Rajasthan is a northwestern state in India that is known for its verdant mountains, ancient temples, wild tigers roaming about inside the Ranthambhor National Park and the mighty Thar Desert. The state’s second most important city is Jodhpur, next only to Jaipur, the state capital. The culture and festivals in Jodhpur are enough to keep locals engaged and tourists from all over the world interested and eager to visit.
There is a lot going on in the historic city of Jodhpur. Locals and visitors talk about several religious events and festivities that make the city burst in music, color and merrymaking. The five most anticipated festivals are the Jodhpur International Desert Kite Festival, Nagaur Fair, Nag Panchami, Nav Sati, and Marwar Festival.
First, what do you do with so much open space and wind around you? Fly a kite. This is what hundreds of people do from all over India and other countries on January 14 every year during the Jodhpur International Desert Kite Festival, also referred to as Makar Sankranti.
This three-day event is a new thing in Jodhpur and it has caught on very quickly. Kite flyers and enthusiasts from the United States, Belgium, England and Hong Kong have participated in the past. It is just so beautiful to see the desert sky come alive with so many colorful and beautifully designed kites.

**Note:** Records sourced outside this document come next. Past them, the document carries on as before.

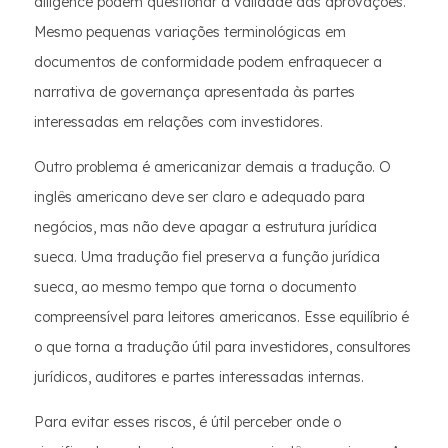
diligence podem questionar a validade das aprovações.
Mesmo pequenas variações terminológicas em
documentos de conformidade podem enfraquecer a
narrativa de governança apresentada às partes
interessadas em relações com investidores.
Outro problema é americanizar demais a tradução. O
inglês americano deve ser claro e adequado para
negócios, mas não deve apagar a estrutura jurídica
sueca. Uma tradução fiel preserva a função jurídica
sueca, ao mesmo tempo que torna o documento
compreensível para leitores americanos. Esse equilíbrio é
o que torna a tradução útil para investidores, consultores
jurídicos, auditores e partes interessadas internas.
Para evitar esses riscos, é útil perceber onde o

Second is Nagaur Fair or Cattle Fair, the second largest cattle trading fair in India and which takes place all over the state of Rajasthan in the month of January and February. There’s nothing religious or patriotic about this event but the display of so many animals dressed with garlands and accessories is quite a sight. About 70,000 cows, bullocks, oxen, camels, and horses are traded or sold, along with food, animal accessories and handicrafts.
Meanwhile, a different kind of animal, a much fiercer kind, takes the spotlight during the Nag Panchami, snakes. This festival of snakes that takes place in August and September is popular among tourists and local devotees. Shiva temples are ornately decorated as devotees arrive to offer food and clothing to the serpent king cobra.

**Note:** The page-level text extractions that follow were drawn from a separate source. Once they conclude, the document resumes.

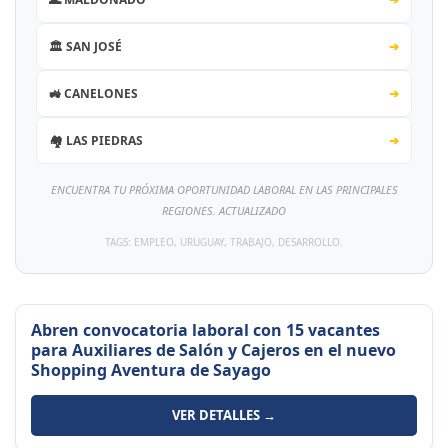
🏛️ SAN JOSÉ
➔
🚜 CANELONES
➔
🏘️ LAS PIEDRAS
➔
ENCUENTRA TU PRÓXIMA OPORTUNIDAD LABORAL EN LAS PRINCIPALES
REGIONES. ACTUALIZADO
TAGS: EMPLEO, URUGUAY, TRABAJO, DESARROLLO.
Abren convocatoria laboral con 15 vacantes
para Auxiliares de Salón y Cajeros en el nuevo
Shopping Aventura de Sayago
VER DETALLES →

The fourth festival, Nav Sati, is a fair dedicated primarily for women. Taking place in March or April, Jodhpur folks-women bathe early in the Banganga River, wear brightly colored clothes, pray to Gauri (the goddess of devotion and love), sing, dance, and exchange sweets. They do these ceremoniously in honor of the goddess and in memory of nine women who performed here an ancient custom of sacrificing oneself for the sake of their husbands.

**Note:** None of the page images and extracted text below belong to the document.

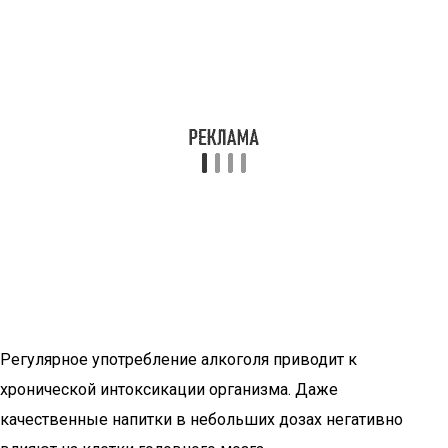
Регулярное употребление алкоголя приводит к
хронической интоксикации организма. Даже
качественные напитки в небольших дозах негативно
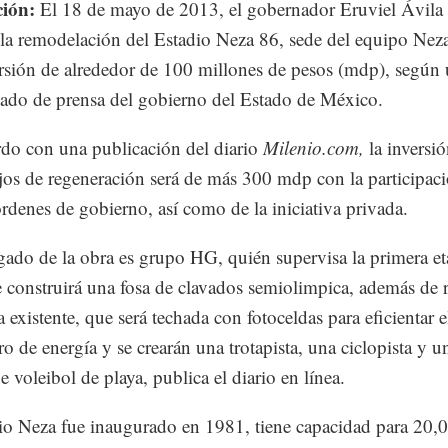
ción:
El 18 de mayo de 2013, el gobernador Eruviel Ávila 
la remodelación del Estadio Neza 86, sede del equipo Nez
rsión de alrededor de 100 millones de pesos (mdp), según
do de prensa del gobierno del Estado de México.
do con una publicación del diario
Milenio.com,
la inversi
ajos de regeneración será de más 300 mdp con la participac
 ordenes de gobierno, así como de la iniciativa privada.
gado de la obra es grupo HG, quién supervisa la primera e
 construirá una fosa de clavados semiolimpica, además de 
a existente, que será techada con fotoceldas para eficientar e
ro de energía y se crearán una trotapista, una ciclopista y u
e voleibol de playa, publica el diario en línea.
io Neza fue inaugurado en 1981, tiene capacidad para 20,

Finally, the most anticipated event is the Marwar Festival; this is when the party really begins. It is a two-day celebration of fun, dancing, music, shows, and feasting in honor of Jodhpur’s past heroes and rulers. The festival is talked about not only in the state of Rajasthan but also all over the country.
Formerly called Maand Festival, Marwar takes place in the month of Ashwin during the Sharad Poornima full moon, which is sometime between September and October. Locals and visitors gather to watch folk dancers and singers perform traditional shows and lively entertainment about the city’s history, past wars and fallen heroes. This is total immersion for any visiting foreigner who wants to know more about the Rajasthani culture.
What’s so amazing about Marwar is that it is held in spectacular city venues. These places include the Mehrangarh Fort, Umaid Bhawan Palace and Mandore. These are the leading tourist destinations in Jodhpur and to use them as venues to highlight the culture and festivals in Jodhpur is a very strategic.